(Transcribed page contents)
++++++

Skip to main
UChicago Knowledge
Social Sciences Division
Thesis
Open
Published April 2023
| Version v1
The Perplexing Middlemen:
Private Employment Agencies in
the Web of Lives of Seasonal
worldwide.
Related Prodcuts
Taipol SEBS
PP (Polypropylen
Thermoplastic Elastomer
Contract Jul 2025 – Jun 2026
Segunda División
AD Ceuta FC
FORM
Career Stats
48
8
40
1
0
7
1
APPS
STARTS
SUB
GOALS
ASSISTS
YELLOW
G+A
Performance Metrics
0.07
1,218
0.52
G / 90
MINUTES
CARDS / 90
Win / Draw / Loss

++++++

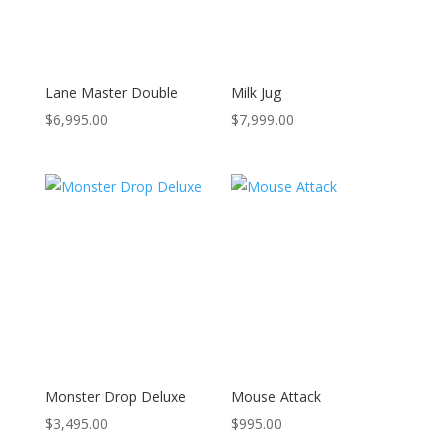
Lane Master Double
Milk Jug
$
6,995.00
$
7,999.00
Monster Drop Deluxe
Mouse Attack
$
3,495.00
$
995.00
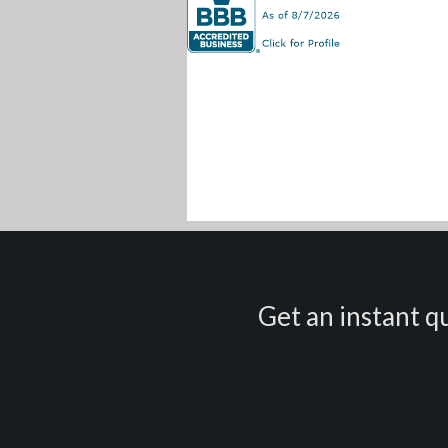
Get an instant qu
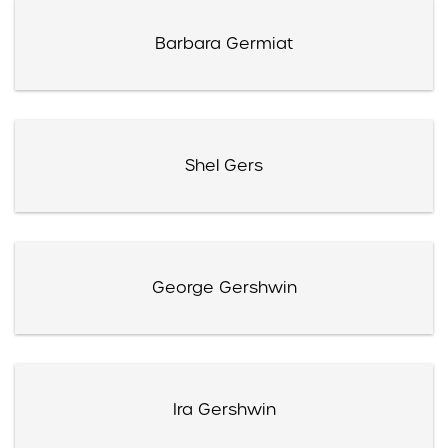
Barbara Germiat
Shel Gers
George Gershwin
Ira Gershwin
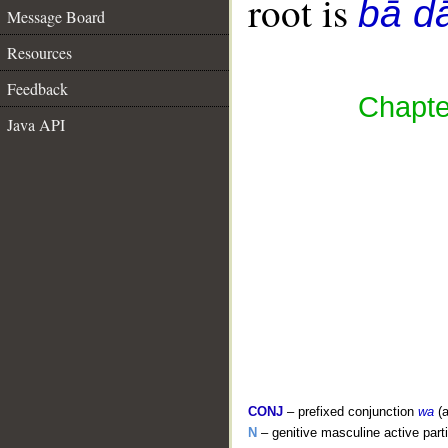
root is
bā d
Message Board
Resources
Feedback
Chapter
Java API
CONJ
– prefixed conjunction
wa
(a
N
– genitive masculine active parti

++++++

:: What you need to do ::
The line above containing "Segunda División", the line containing "Win / Draw / Loss", and every line between them are to be transcribed exactly; no other line is wanted.

:: Exercise solution ::
Segunda División
AD Ceuta FC
FORM
Career Stats
48
8
40
1
0
7
1
APPS
STARTS
SUB
GOALS
ASSISTS
YELLOW
G+A
Performance Metrics
0.07
1,218
0.52
G / 90
MINUTES
CARDS / 90
Win / Draw / Loss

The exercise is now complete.